Home

Advertisement

Customize

Liam Healy

Mar. 8th, 2008

02:16 pm - Never a NaN or Inf

In very few cases is it acceptable to me that a floating-point calculation would produce NaN or Inf; it almost always means that there is an error somewhere in my program. Following the principle that it is best to detect an error as soon as possible, I would like to know immediately whenever either of these is created, by trapping the exception and signaling an error. Depending on the language and implementation, this doesn't always happen by default. Here are some different languages and compilers, and how to set to make this happen:


  • Lisp: SBCL: (sb-int:set-floating-point-modes :traps '(:invalid :divide-by-zero :overflow)) and
    CMUCL: (ext:set-floating-point-modes :traps '(:invalid :divide-by-zero :overflow)).
    Also GSLL provides #'set-floating-point-modes.
  • Fortran: for gfortran, use the compiler flag -ffpe-trap=invalid,zero,overflow.
  • C/C++: use
    #include <fenv.h>
    trapfpe () {
      feenableexcept(FE_INVALID|FE_DIVBYZERO|FE_OVERFLOW);
    }
    

    In C, this will need to be included: void trapfpe();
    In C++, this will need to be included (also works for C):
    #ifndef _TRAPFPE_H_
    #define _TRAPFPE_H_
    
    #include <sys/cdefs.h>
    
    __BEGIN_DECLS
    void trapfpe(void);
    __END_DECLS
    
    #endif /* _TRAPFPE_H_ */
    

    and then in either, include trapfpe(); at the beginning. This should be portable to C99 compilers/libc but I've used only gcc and glibc. Also, GSL has gsl_ieee_env_setup.

Jan. 26th, 2008

01:29 pm - Comparison of floating point numbers in Common Lisp

Floating point numbers are a computer representation of the real numbers. Unlike the real numbers, there are a finite number of them. So there is a smallest and largest floating point number, and all others have a predecessor and successor.

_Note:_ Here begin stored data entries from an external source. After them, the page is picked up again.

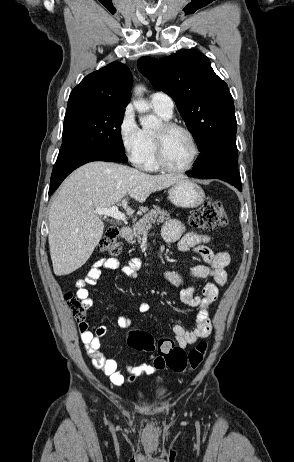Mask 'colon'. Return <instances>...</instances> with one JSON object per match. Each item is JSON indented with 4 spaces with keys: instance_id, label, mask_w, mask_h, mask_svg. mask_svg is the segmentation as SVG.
Here are the masks:
<instances>
[{
    "instance_id": "colon-1",
    "label": "colon",
    "mask_w": 294,
    "mask_h": 462,
    "mask_svg": "<svg viewBox=\"0 0 294 462\" xmlns=\"http://www.w3.org/2000/svg\"><path fill=\"white\" fill-rule=\"evenodd\" d=\"M226 224L227 217L219 201L205 202L192 214L190 219V226L194 234L212 231ZM117 236L118 229L116 227L108 228L100 241L99 251L112 256L118 255L121 246L117 241ZM65 300L74 319L79 323L83 322L85 307L82 301L71 293L65 295ZM128 344L138 351H156L157 354L152 358L153 365L160 370L168 368L175 372H185L197 368L203 361L207 349V344L200 342L195 348L185 352L170 339H161L155 342L150 334L139 330L130 332Z\"/></svg>"
}]
</instances>
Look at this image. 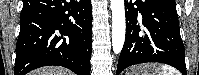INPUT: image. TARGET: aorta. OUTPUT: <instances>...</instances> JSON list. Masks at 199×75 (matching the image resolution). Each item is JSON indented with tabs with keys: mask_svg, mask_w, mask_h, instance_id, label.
<instances>
[{
	"mask_svg": "<svg viewBox=\"0 0 199 75\" xmlns=\"http://www.w3.org/2000/svg\"><path fill=\"white\" fill-rule=\"evenodd\" d=\"M112 10V46L115 54H119L125 41V9L124 0H111Z\"/></svg>",
	"mask_w": 199,
	"mask_h": 75,
	"instance_id": "aorta-1",
	"label": "aorta"
}]
</instances>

Because different compilers and platforms can reorder a calculation and optimize in a way that is approximated differently and so do not necessarily produce the same floating point number, it is difficult to compare two floating point numbers and conclude that they represent the same result. For the purposes of regression (or unit) testing, we would like to do exactly this. Bruce Dawson addressed this problem in "Comparing Floating Point Numbers." He makes the point that the best way to do this correctly is to interpret each floating point number as an integer. By taking advantage of the IEEE 754 standard for representation of floating point numbers, we can construct a function that maps the floating point numbers to the integers. The genius of the standard's inventor W. Kahan is that a mapping derived from the standard, call it i(x), satisfies three properties:

  • If two floats a<b, then i(a)<i(b),
  • if two floats are adjacent and a<b, then i(b)=i(a)+1,
  • and finally i(0.0)=0.

Dawson provides some clever C constructs to read a floating point number as an integer, and instruction on how to prevent the compiler from complaining about your trickery in doing so. Common Lisp instead provides us with functions with which we can properly construct our own integers. As a side benefit, we don't care what the actual representation of the floating point number is; we will build our own IEEE-like representation. We don't exactly want the full IEEE754 word though; we leave off the most significant bit, which is a sign bit, and instead make the sign of the integer agree with the sign of the float.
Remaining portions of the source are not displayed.